If $\Delta\Phi_{n}(s_{j}^{(i)};\boldsymbol{x})<0$ , then substitution $x_{i}\rightarrow s_{j}^{(i)}$ is a $n$ -FD substitution. Similarly, if $\Delta\Phi_{n}(s_{j}^{(i)};\boldsymbol{x})>0$ and $\Delta\Phi_{n}(s_{j}^{(i)};\boldsymbol{x})=0$ , then it is a $n$ -FA substitution and a $n$ -FC substitution, respectively. For example, in Figure 1, the replacement of “hard” $\rightarrow$ “challenging” is a 1-FD substitution, while “impressed” $\rightarrow$ “stunning” is a 2-FD substitution.

II-B Adversarial Example Generation

Attacks

We selected six existing word-level attacks, including five black-box attacks: GA [5], PWWS [6], TextFooler (TF) [30], PSO [15], LocalSearch (LS) [31]; and one white-box attack: HotFlip (HF) [32]. These attacks are representative in the sense that and have achieved effective performance against various models. They employs different substitute candidate construction methods and search strategies, as summarized in Table I. To construct the substitute sets, PSO and LS use the language database of HowNet [33], PWWS uses WordNet [34], while GA, TF, and HF rely on Counter-fitted [35] embeddings.

Dataset

We ran these attacks on 1000 test examples randomly selected from two public classification datasets: IMDb reviews dataset (IMDB) [36] for sentiment analysis and AG-News corpus (AGNews) [37] for topic classification.

Victim Models

The attacking experiments covered three different DNN architectures: convolutional neural network (CNN) [38], long short-term memory (LSTM) [39] and pre-trained BERT [40].

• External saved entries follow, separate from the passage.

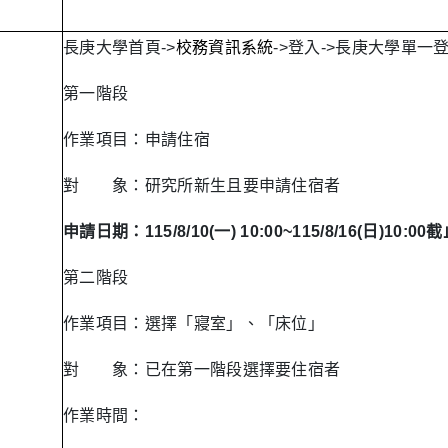
長庚大學首頁->
校務資訊系統
->登入->長庚大學單一
第一階段
作業項目：申請住宿
對 象：研究所新生且要申請住宿者
申請日期：
115/8/10(一) 10:00~115/8/16(日)10:00
第二階段
作業項目：選擇「寢室」、「床位」
對 象：已在第一階段選擇要住宿者
作業時間：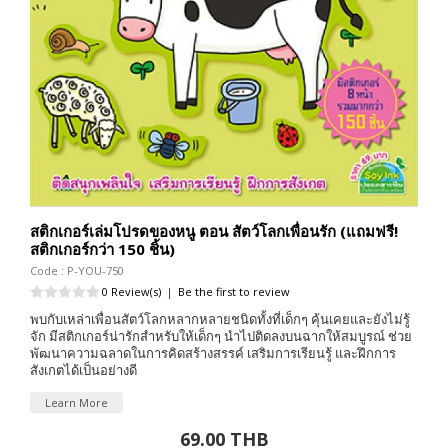
สติกเกอร์เล่มโปรดของหนู ตอน สัตว์โลกเพื่อนรัก (แถมฟรี!
สติกเกอร์กว่า 150 ชิ้น)
Code : P-YOU-750
0 Review(s)
|
Be the first to review
พบกับเหล่าเพื่อนสัตว์โลกหลากหลายชนิดทั้งที่เด็กๆ คุ้นเคยและยังไม่รู้
จัก มีสติกเกอร์น่ารักสำหรับให้เด็กๆ นำไปติดลงบนฉากให้สมบูรณ์ ช่วย
พัฒนาความฉลาดในการคิดสร้างสรรค์ เสริมการเรียนรู้ และฝึกการ
สังเกตได้เป็นอย่างดี
Learn More
69.00 THB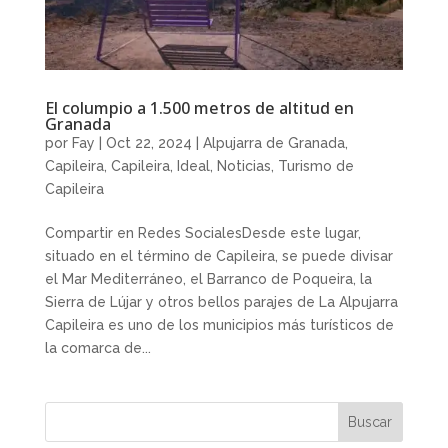
El columpio a 1.500 metros de altitud en
Granada
por
Fay
|
Oct 22, 2024
|
Alpujarra de Granada
,
Capileira
,
Capileira
,
Ideal
,
Noticias
,
Turismo de
Capileira
Compartir en Redes SocialesDesde este lugar,
situado en el término de Capileira, se puede divisar
el Mar Mediterráneo, el Barranco de Poqueira, la
Sierra de Lújar y otros bellos parajes de La Alpujarra
Capileira es uno de los municipios más turísticos de
la comarca de...
Buscar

Refer to caption — Figure 2: Distributions of the $n$ -gram frequency changes induced by PWWS attack when attacking BERT on the IMDB dataset. The blue, orange, and purple bars represent the $n$ -FD, $n$ -FA, and $n$ -FC examples, respectively. The exact percentage values are shown in the legend. From left to right, the value of $n$ varies from 1 to 4.

TABLE II: Percentages of the

n

-FD,

n

-FA, and

n

-FC examples in the AEs generated by all the six attacks when attacking three models on two datasets.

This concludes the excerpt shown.